With regard to the three things survivors would want to see, I will have to go back to what they have expressed. The overriding issue is the use of the duration of stay of children as a criterion for the medical card. Many of the medical issues that arose for women happened at the point of birth. As has been explained to us today, the impact on children starts prior to birth. This is the primary issue. The survivors also expressed the harm that would be done if different groups were identified groups over others. This would be divisive to their community. They took great solidarity from being together in the consultations. Solidarity among the survivor community is very important to them. This is another reason the six-month cut-off is very problematic. It is divisive and could be damaging in this way.

Trauma-informed counselling is another issue. It was referred to again and again as one of the overriding needs that survivors requested. The HSE counselling service was not designed to work with trauma at this level. The focus on having trauma-trained staff and an informed process in the administration was deemed to be equally as important in this respect.

The other item I would speak about is providing emotional support and administrative support to applicants by way of a personal advocate or personal case worker. Many of the survivors have simply expressed a need for this type of assistance in going through the bureaucratic application process. Although it will be simple, nonetheless they need emotional supports.

Paragraph 2.6 of the document submitted by Oak Conflict Dynamics states survivors stressed the importance of religious orders contributing financially.

Ms Mary Lou O'Kennedy

It comes back to accountability. Under a human rights approach it is very important that survivors are heard and once they are heard that accountability is given by those who are accountable. It would be a demonstration of the accountability of the religious orders.

Dr. Sara O'Byrne

We cannot press pause on people's development. The issues are live and happening as a result of earlier experiences. There is also intergenerational trauma and the impact of trauma across generations. This has been well-researched and it is known that if trauma is not repaired within a generation it has an opportunity to influence the next. It is certainly advisable and welcome that family members are included in this regard.

With regard to trauma-informed supports and interventions there are well-established principles on how to include survivors in the design of schemes. There should be a range of therapeutic options that fit the person's experience. Talking therapy will not be an option and will not be suitable for all survivors. In the scheme we will need approaches that are somatic or body-oriented in their approach. This is with regard to repairing the early trauma I spoke about. Having a range of options included in the schemes is advisable with regard to counselling.

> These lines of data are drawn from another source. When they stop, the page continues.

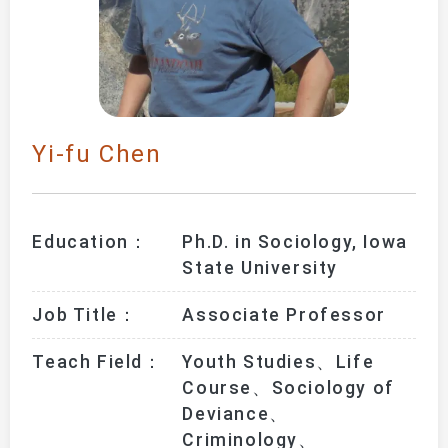
Yi-fu Chen
Education：
Ph.D. in Sociology, Iowa 
State University
Job Title：
Associate Professor
Teach Field：
Youth Studies、Life 
Course、Sociology of 
Deviance、
Criminology、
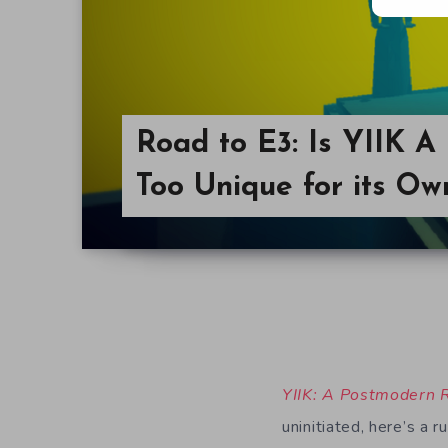
Road to E3: Is YIIK 
Too Unique for its O
YIIK: A Postmodern
uninitiated, here’s a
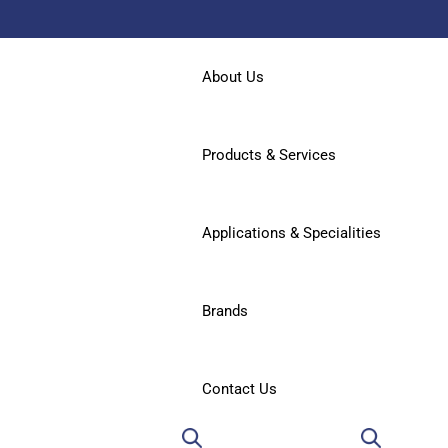
About Us
Products & Services
Applications & Specialities
Brands
Contact Us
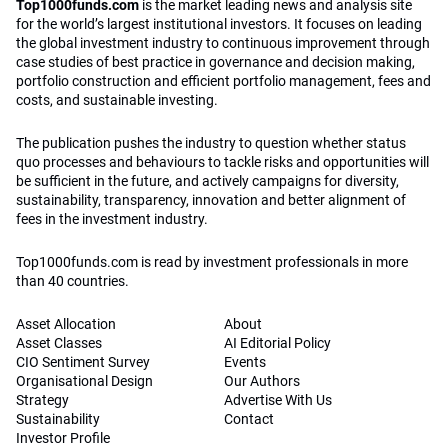
Top1000funds.com
is the market leading news and analysis site
for the world’s largest institutional investors. It focuses on leading
the global investment industry to continuous improvement through
case studies of best practice in governance and decision making,
portfolio construction and efficient portfolio management, fees and
costs, and sustainable investing.
The publication pushes the industry to question whether status
quo processes and behaviours to tackle risks and opportunities will
be sufficient in the future, and actively campaigns for diversity,
sustainability, transparency, innovation and better alignment of
fees in the investment industry.
Top1000funds.com is read by investment professionals in more
than 40 countries.
Asset Allocation
About
Asset Classes
AI Editorial Policy
CIO Sentiment Survey
Events
Organisational Design
Our Authors
Strategy
Advertise With Us
Sustainability
Contact
Investor Profile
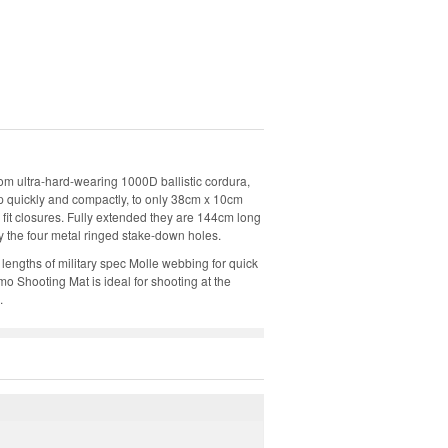
om ultra-hard-wearing 1000D ballistic cordura,
 up quickly and compactly, to only 38cm x 10cm
 fit closures. Fully extended they are 144cm long
 the four metal ringed stake-down holes.
lengths of military spec Molle webbing for quick
o Shooting Mat is ideal for shooting at the
.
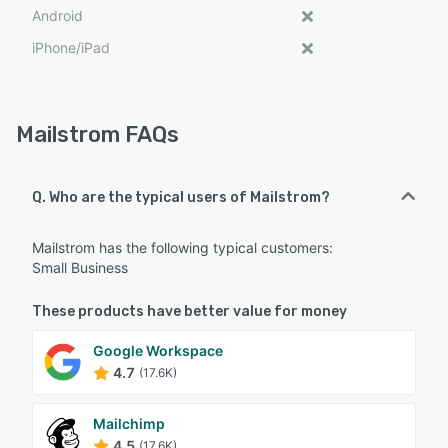
Android
iPhone/iPad
Mailstrom FAQs
Q. Who are the typical users of Mailstrom?
Mailstrom has the following typical customers:
Small Business
These products have better value for money
Google Workspace
4.7
(17.6K)
Mailchimp
4.5
(17.6K)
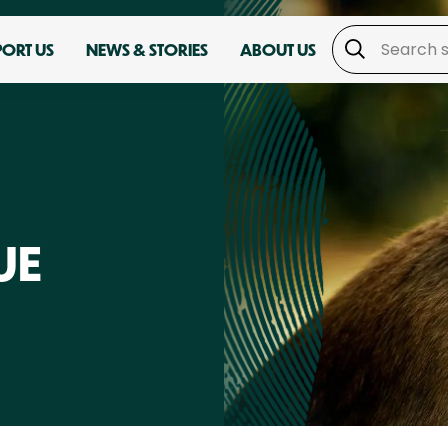
PORT US
NEWS & STORIES
ABOUT US
UE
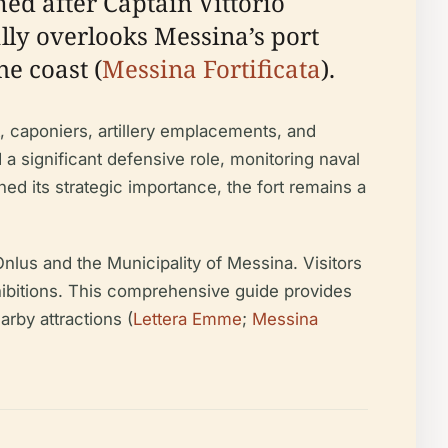
med after Captain Vittorio
cally overlooks Messina’s port
he coast (
Messina Fortificata
).
t, caponiers, artillery emplacements, and
d a significant defensive role, monitoring naval
 its strategic importance, the fort remains a
nlus and the Municipality of Messina. Visitors
exhibitions. This comprehensive guide provides
earby attractions (
Lettera Emme
;
Messina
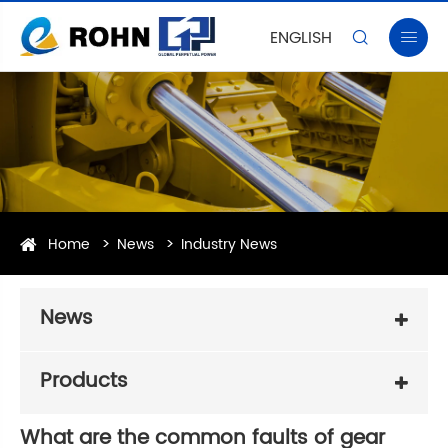
ENGLISH


Home
News
Industry News
News
Products
What are the common faults of gear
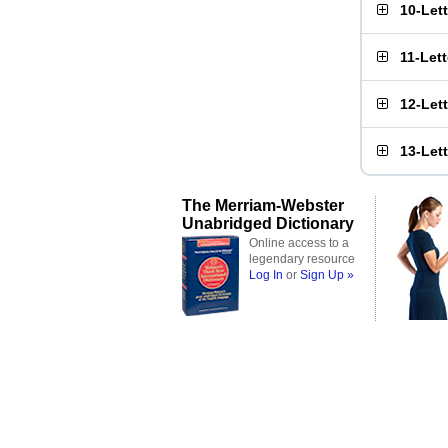
10-Let
11-Let
12-Let
13-Let
The Merriam-Webster
Unabridged Dictionary
Online access to a
legendary resource
Log In
or
Sign Up »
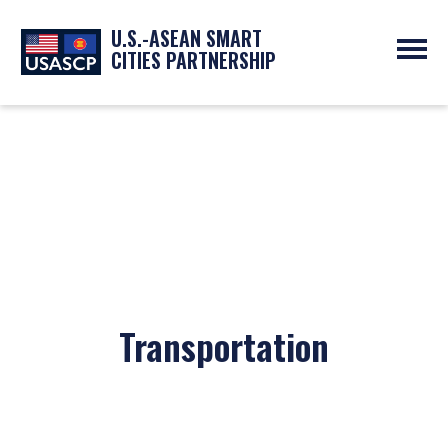
U.S.-ASEAN SMART
CITIES PARTNERSHIP
ABOUT
OVERVIEW
PROGRAMS
EXPERTS
NEWS
PARTNERS
UPCOMING EVENTS
RESOURCES
SMART CITY ORGANIZATIONS
PAST EVENTS
SYMPOSIUM
GO
Transportation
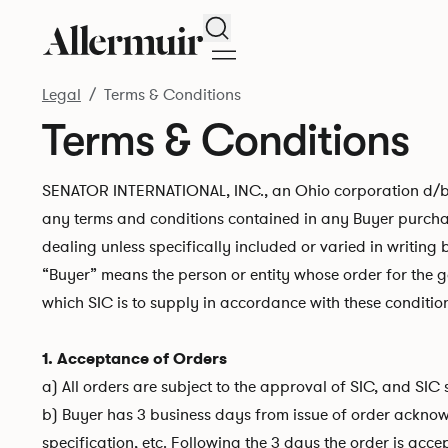
Search
Legal
Terms & Conditions
Terms & Conditions
SENATOR INTERNATIONAL, INC., an Ohio corporation d/b/a 
any terms and conditions contained in any Buyer purchas
dealing unless specifically included or varied in writing 
“Buyer” means the person or entity whose order for the 
which SIC is to supply in accordance with these condition
1. Acceptance of Orders
a) All orders are subject to the approval of SIC, and SIC
b) Buyer has 3 business days from issue of order acknowl
specification, etc. Following the 3 days the order is ac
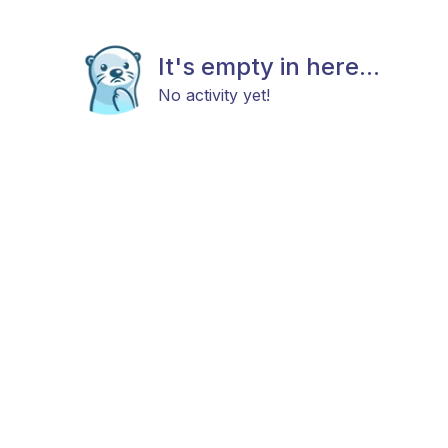
It's empty in here...
No activity yet!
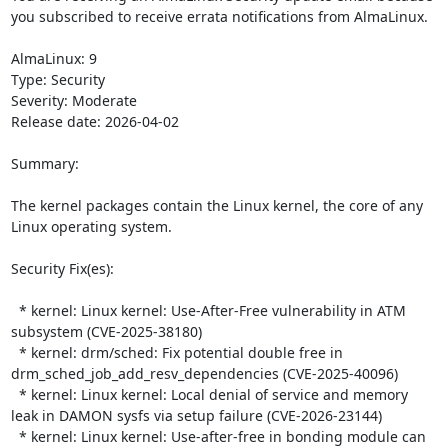
you subscribed to receive errata notifications from AlmaLinux.

AlmaLinux: 9

Type: Security

Severity: Moderate

Release date: 2026-04-02

Summary:

The kernel packages contain the Linux kernel, the core of any 
Linux operating system.  

Security Fix(es):  

  * kernel: Linux kernel: Use-After-Free vulnerability in ATM 
subsystem (CVE-2025-38180)

  * kernel: drm/sched: Fix potential double free in 
drm_sched_job_add_resv_dependencies (CVE-2025-40096)

  * kernel: Linux kernel: Local denial of service and memory 
leak in DAMON sysfs via setup failure (CVE-2026-23144)

  * kernel: Linux kernel: Use-after-free in bonding module can 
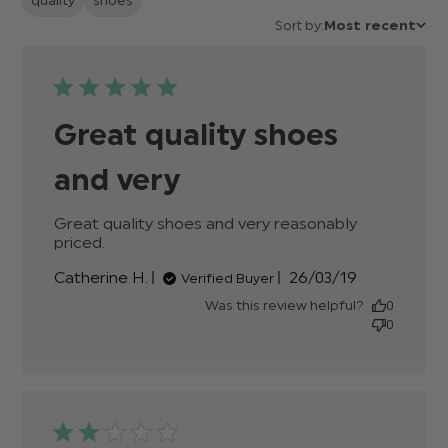
quality
shoes
Sort by:
Most recent
Great quality shoes
and very
Great quality shoes and very reasonably 
priced.
read more about review content Great
quality shoes and very reasonably
Published
Catherine H.
26/03/19
Verified Buyer
date
Was this review helpful?
0
0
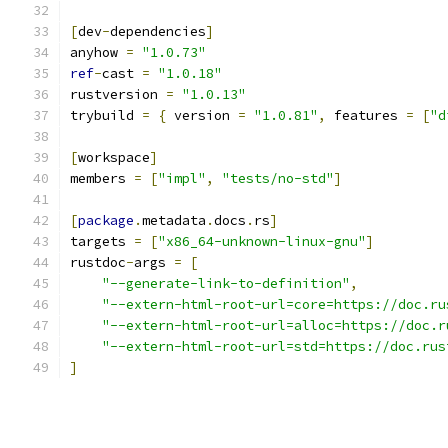
[
dev
-
dependencies
]
anyhow 
=
"1.0.73"
ref
-
cast 
=
"1.0.18"
rustversion 
=
"1.0.13"
trybuild 
=
{
 version 
=
"1.0.81"
,
 features 
=
[
"d
[
workspace
]
members 
=
[
"impl"
,
"tests/no-std"
]
[
package
.
metadata
.
docs
.
rs
]
targets 
=
[
"x86_64-unknown-linux-gnu"
]
rustdoc
-
args 
=
[
"--generate-link-to-definition"
,
"--extern-html-root-url=core=https://doc.ru
"--extern-html-root-url=alloc=https://doc.r
"--extern-html-root-url=std=https://doc.rus
]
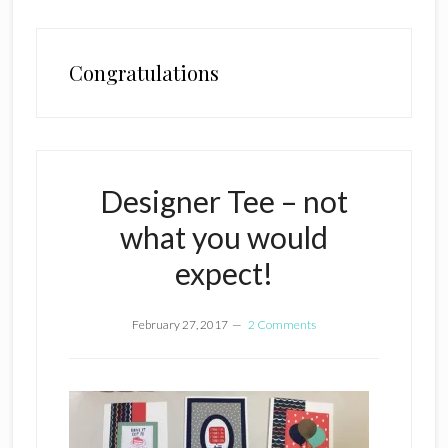
Congratulations
Designer Tee – not
what you would
expect!
February 27, 2017
2 Comments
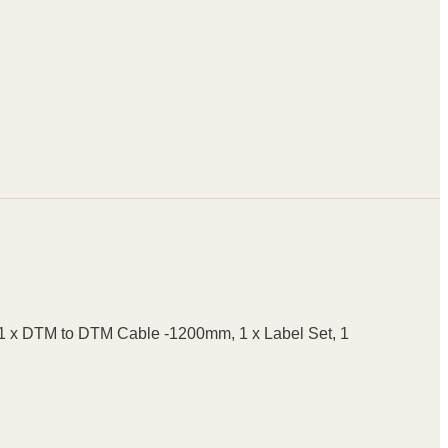
, 1 x DTM to DTM Cable -1200mm, 1 x Label Set, 1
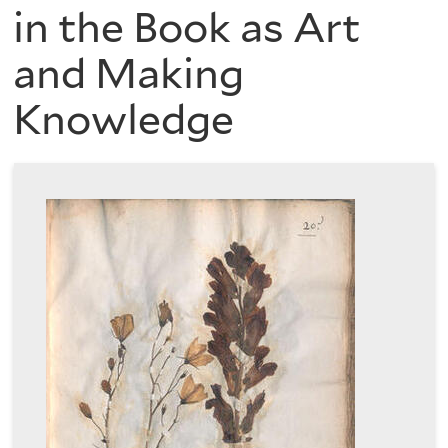
are
of
in the Book as Art
here
and Making
the
Knowledge
History
of
Art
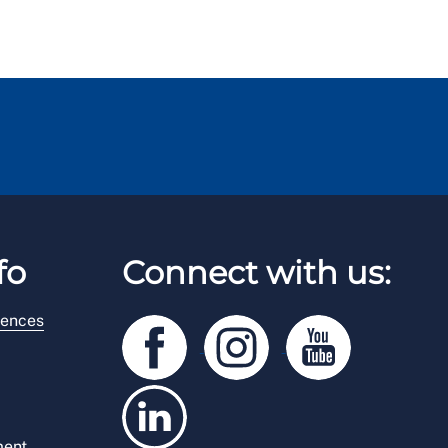
fo
Connect with us:
rences
ment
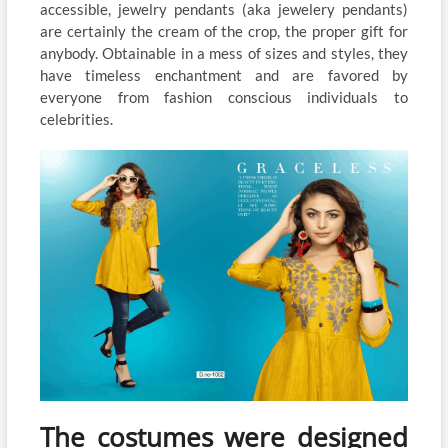
accessible, jewelry pendants (aka jewelery pendants)
are certainly the cream of the crop, the proper gift for
anybody. Obtainable in a mess of sizes and styles, they
have timeless enchantment and are favored by
everyone from fashion conscious individuals to
celebrities.
The costumes were designed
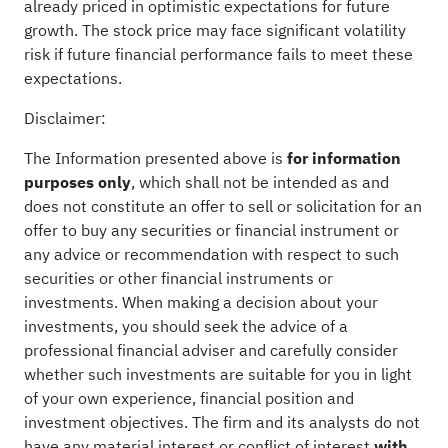
already priced in optimistic expectations for future
growth. The stock price may face significant volatility
risk if future financial performance fails to meet these
expectations.
Disclaimer:
The Information presented above is
for information
purposes only
, which shall not be intended as and
does not constitute an offer to sell or solicitation for an
offer to buy any securities or financial instrument or
any advice or recommendation with respect to such
securities or other financial instruments or
investments. When making a decision about your
investments, you should seek the advice of a
professional financial adviser and carefully consider
whether such investments are suitable for you in light
of your own experience, financial position and
investment objectives. The firm and its analysts do not
have any material interest or conflict of interest
with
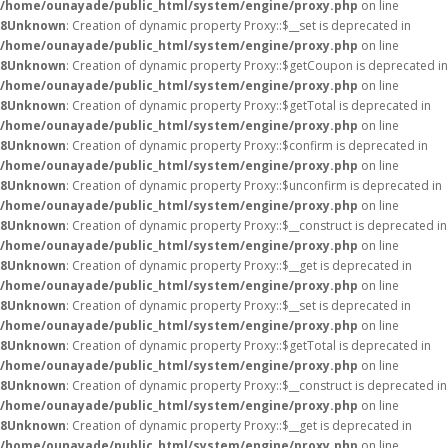
/home/ounayade/public_html/system/engine/proxy.php
on line
8
Unknown
: Creation of dynamic property Proxy::$__set is deprecated in
/home/ounayade/public_html/system/engine/proxy.php
on line
8
Unknown
: Creation of dynamic property Proxy::$getCoupon is deprecated in
/home/ounayade/public_html/system/engine/proxy.php
on line
8
Unknown
: Creation of dynamic property Proxy::$getTotal is deprecated in
/home/ounayade/public_html/system/engine/proxy.php
on line
8
Unknown
: Creation of dynamic property Proxy::$confirm is deprecated in
/home/ounayade/public_html/system/engine/proxy.php
on line
8
Unknown
: Creation of dynamic property Proxy::$unconfirm is deprecated in
/home/ounayade/public_html/system/engine/proxy.php
on line
8
Unknown
: Creation of dynamic property Proxy::$__construct is deprecated in
/home/ounayade/public_html/system/engine/proxy.php
on line
8
Unknown
: Creation of dynamic property Proxy::$__get is deprecated in
/home/ounayade/public_html/system/engine/proxy.php
on line
8
Unknown
: Creation of dynamic property Proxy::$__set is deprecated in
/home/ounayade/public_html/system/engine/proxy.php
on line
8
Unknown
: Creation of dynamic property Proxy::$getTotal is deprecated in
/home/ounayade/public_html/system/engine/proxy.php
on line
8
Unknown
: Creation of dynamic property Proxy::$__construct is deprecated in
/home/ounayade/public_html/system/engine/proxy.php
on line
8
Unknown
: Creation of dynamic property Proxy::$__get is deprecated in
/home/ounayade/public_html/system/engine/proxy.php
on line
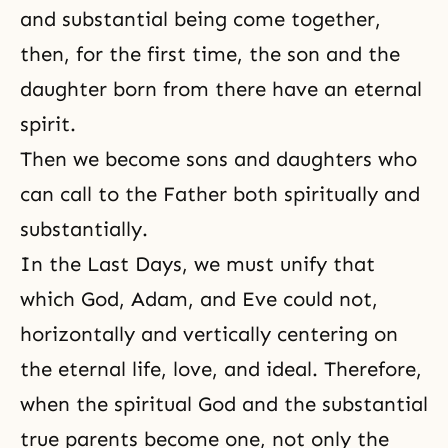
and substantial being come together,
then, for the first time, the son and the
daughter born from there have an eternal
spirit.
Then we become sons and daughters who
can call to the Father both spiritually and
substantially.
In
the Last Days
, we must unify that
which God, Adam, and Eve could not,
horizontally and vertically centering on
the eternal life, love, and ideal. Therefore,
when the spiritual God and the substantial
true parents become one, not only the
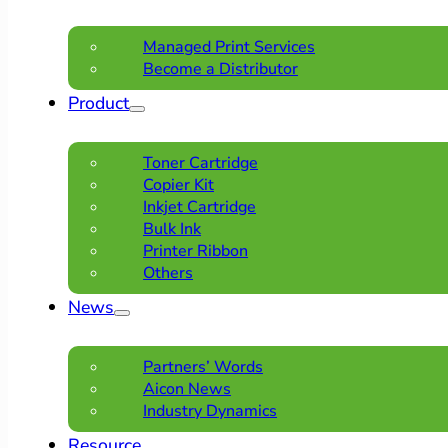
Managed Print Services
Become a Distributor
Product
Toner Cartridge
Copier Kit
Inkjet Cartridge
Bulk Ink
Printer Ribbon
Others
News
Partners’ Words
Aicon News
Industry Dynamics
Resource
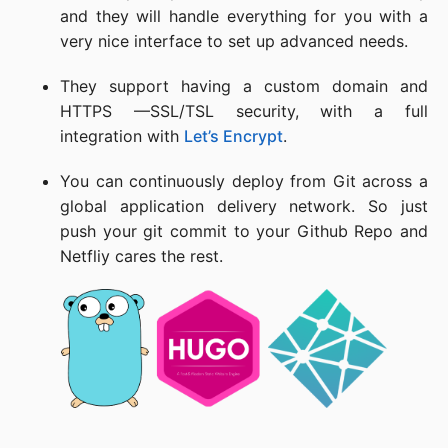
and they will handle everything for you with a
very nice interface to set up advanced needs.
They support having a custom domain and
HTTPS —SSL/TSL security, with a full
integration with
Let’s Encrypt
.
You can continuously deploy from Git across a
global application delivery network. So just
push your git commit to your Github Repo and
Netfliy cares the rest.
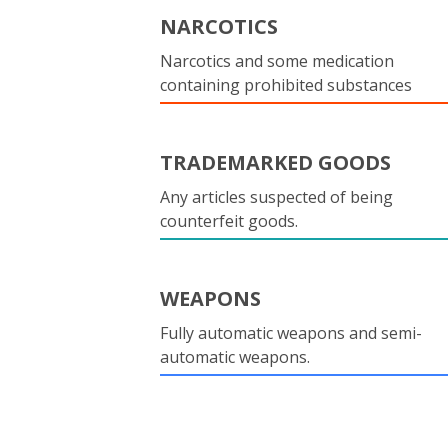
NARCOTICS
Narcotics and some medication
containing prohibited substances
TRADEMARKED GOODS
Any articles suspected of being
counterfeit goods.
WEAPONS
Fully automatic weapons and semi-
automatic weapons.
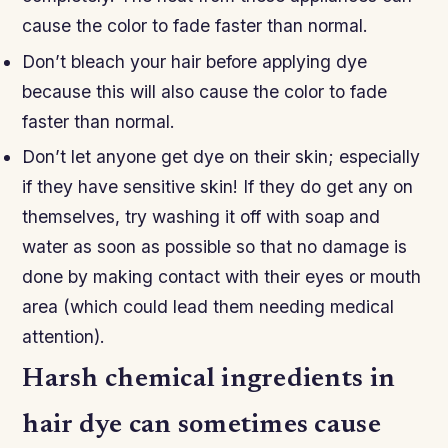
cause the color to fade faster than normal.
Don’t bleach your hair before applying dye
because this will also cause the color to fade
faster than normal.
Don’t let anyone get dye on their skin; especially
if they have sensitive skin! If they do get any on
themselves, try washing it off with soap and
water as soon as possible so that no damage is
done by making contact with their eyes or mouth
area (which could lead them needing medical
attention).
Harsh chemical ingredients in
hair dye can sometimes cause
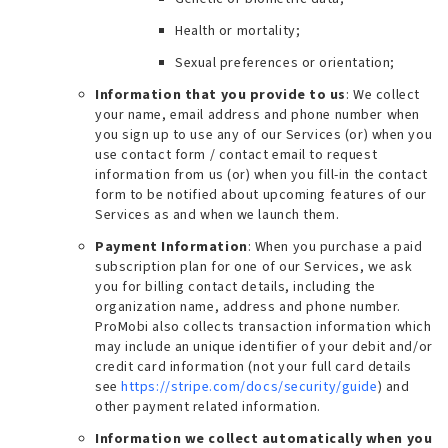
Health or mortality;
Sexual preferences or orientation;
Information that you provide to us
: We collect
your name, email address and phone number when
you sign up to use any of our Services (or) when you
use contact form / contact email to request
information from us (or) when you fill-in the contact
form to be notified about upcoming features of our
Services as and when we launch them.
Payment Information
: When you purchase a paid
subscription plan for one of our Services, we ask
you for billing contact details, including the
organization name, address and phone number.
ProMobi also collects transaction information which
may include an unique identifier of your debit and/or
credit card information (
not your full card details
see
https://stripe.com/docs/security/guide
) and
other payment related information.
Information we collect automatically when you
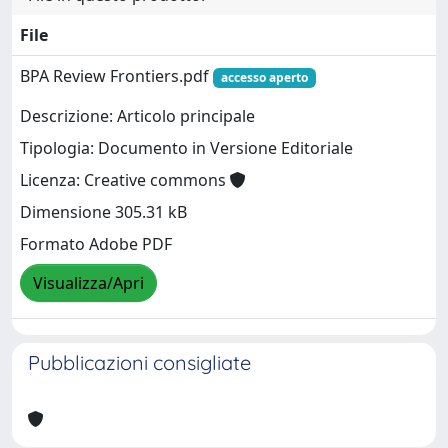
File
BPA Review Frontiers.pdf
accesso aperto
Descrizione: Articolo principale
Tipologia: Documento in Versione Editoriale
Licenza: Creative commons
Dimensione 305.31 kB
Formato Adobe PDF
Visualizza/Apri
Pubblicazioni consigliate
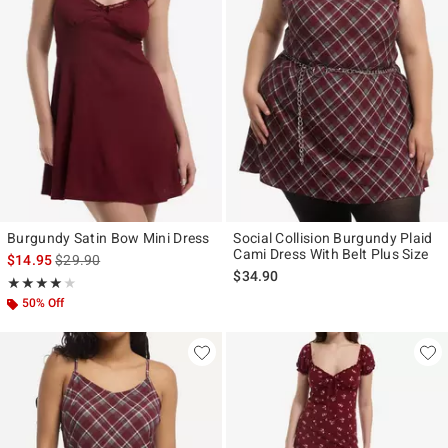
Burgundy Satin Bow Mini Dress
Social Collision Burgundy Plaid
Cami Dress With Belt Plus Size
is sales price, the original price is
$14.95
$29.90
$34.90
Rating, 4 out of 5
★★★★★
★★★★★
50% Off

I was also going to ask about trauma-informed supports. Part of the difficulty is that when people contact us as Deputies and Senators we direct them to the national helpline. I know there is no waiting time for those who are survivors of mother and baby institutions but often people will not engage in the process because they know it will not be of much benefit. It is a missed opportunity when people do want to reach out and go for counselling if this is the only service that is there. Do the witnesses want to say any more on this?

Will the representatives from Oak Conflict Dynamics speak about the consultations they have had on the medical card? We have spoken about this on a number of occasions. In the previous session I said many women, particularly because of how they were left to give birth in horrific circumstances, have had medical issues for their whole lives. I fear the enhanced medical card will not be what people think it will be if they are to join a public waiting system that is creaking at the seams. What feedback did the witnesses get on this? For many of the women I have come across it is a key issue.

Will Dr. Byrne speak more about the in utero experience? It is quite fascinating. Senator Clonan made the point in the first session that some of those in mother and baby institutions were sent there when they were three or four months pregnant. What are the potential impacts of this compared with somebody who was not in a mother and baby institution in utero? I find this quite interesting. It will be helpful for us if we are trying to look at changing the timeframes. We do not necessarily have the power to do this. We can make recommendations as a committee. It would be helpful for us to have heard some of the contributions.

Ms Mary Lou O'Kennedy

With regard to the enhanced medical card, the overwhelming issue is access and whether people would get access to healthcare. Medical card eligibility does not always mean access because there are waiting lists and all sorts of limitations at times. There were all sorts of suggestions around private healthcare being provided. The main card referenced by people was the Health (Amendment) Act medical card. This is the one they felt would be the most comprehensive. It would include many of the provisions already listed among those that have been put in place but with the addition of alternative therapies. Many of the women in particular are interested in alternative therapies, such as body work, and some of the other supports that would be available to them through that card but not through the one being recommended.

Extra practical supports were mentioned for fuel allowances and phone allowances. Things such as free genetic testing and health screening came up as a key issue because people do not know their family medical histories. There was also mention of services for genetic illnesses linked to ethnicity and addiction services. There is a range of needs. As comprehensive as possible health cover is what was asked for.

The need for trauma-informed counselling for the survivors and their family members cannot be overstated. It is not my field and I do not know how it would be put to the survivors in a way that would build trust in using the service and seeing it as something helpful to them. It would need to be designed specifically to their needs and not a generic counselling service. This is very much the feedback to us. The intergenerational aspect that has already been mentioned would also have to be considered under this.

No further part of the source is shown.